For anyone analyzing tech companies from the outside, the layoff-plus-hiring pattern should prompt a more precise question than “why are they doing both.” The better question is which parts of the business are contracting, which are growing, and whether leadership has an honest account of the difference. Companies that can articulate that distinction clearly are executing a strategy. Companies that can’t are probably just reacting.

As your burn rate is the wrong number to watch, the aggregate headcount number is often the wrong signal too. Composition matters more than count. A company that cuts 10,000 generalist roles and adds 2,000 specialists in a high-leverage area may be making a better bet than one that simply preserved headcount.

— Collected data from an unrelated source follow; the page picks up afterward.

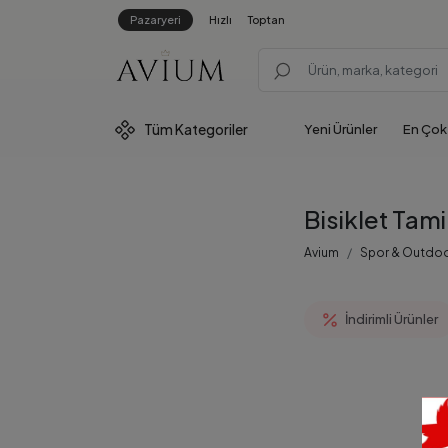
Pazaryeri
Hızlı
Toptan
Tüm
Kategoriler
Yeni Ürünler
En Çok
Bisiklet Tami
Avium
Spor & Outdo
İndirimli Ürünler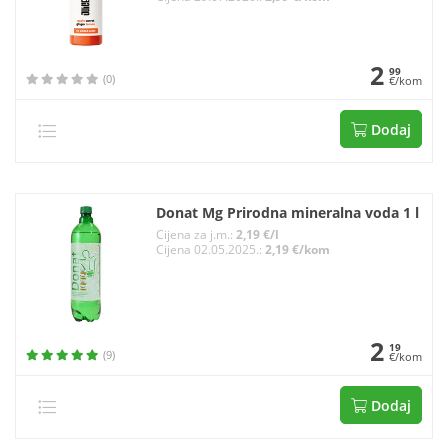
2
99
(0)
€/kom
Dodaj
Donat Mg Prirodna mineralna voda 1 l
Cijena za j.m.:
2,19 €/l
Cijena 02.05.2025.:
2,19 €/kom
2
19
(9)
€/kom
Dodaj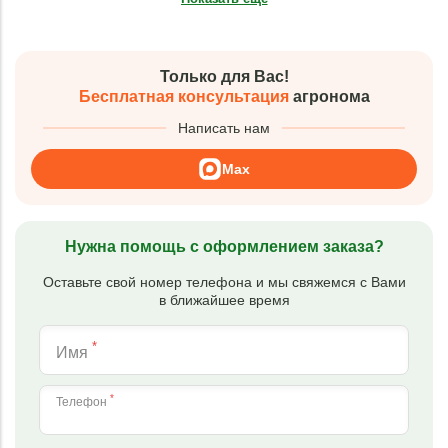
Только для Вас!
Бесплатная консультация
агронома
Написать нам
Max
Нужна помощь с оформлением заказа?
Оставьте свой номер телефона и мы свяжемся с Вами
в ближайшее время
*
Имя
*
Телефон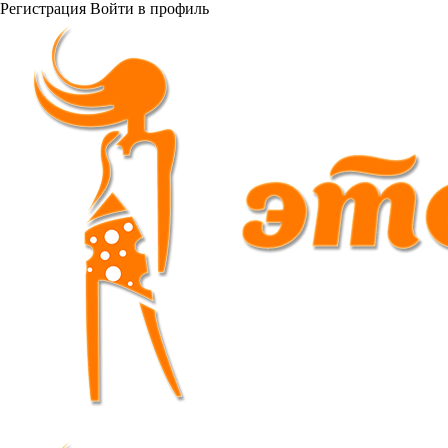
Регистрация
Войти
в профиль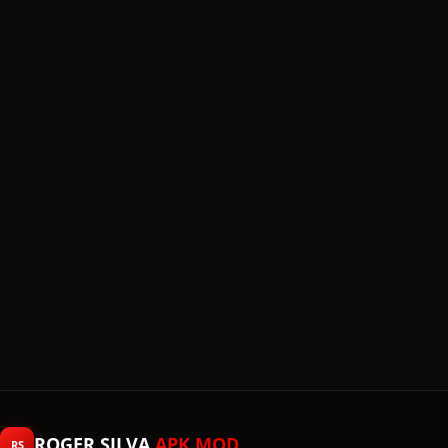
ROGER SILVA
APK MOD
RS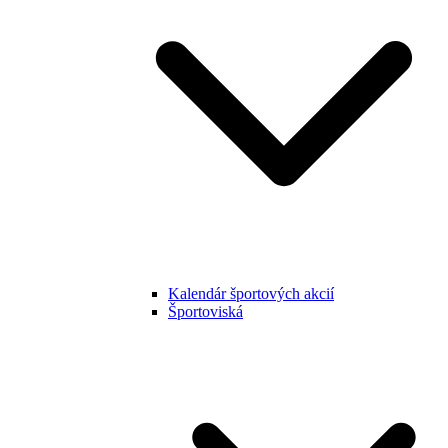
Kalendár športových akcií
Športoviská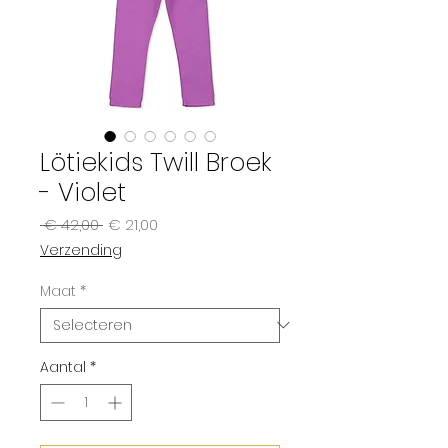
Lötiekids Twill Broek
- Violet
Normale
Verkoopprijs
 € 42,00 
€ 21,00
prijs
Verzending
Maat
*
Aantal
*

Amazon’s bet, roughly two years on, looks defensible. AWS continued growing. The advertising business exceeded expectations. The AI infrastructure investments are generating revenue. The 27,000 people who lost jobs in the process didn’t benefit from that outcome, but the strategic logic, cutting overstaffed areas to fund constrained high-demand ones, was coherent.

The engineer shortage was always a shortage of specific kinds of engineers. The jobs were always concentrated in specific parts of the market. The headline numbers just made it easy to miss that.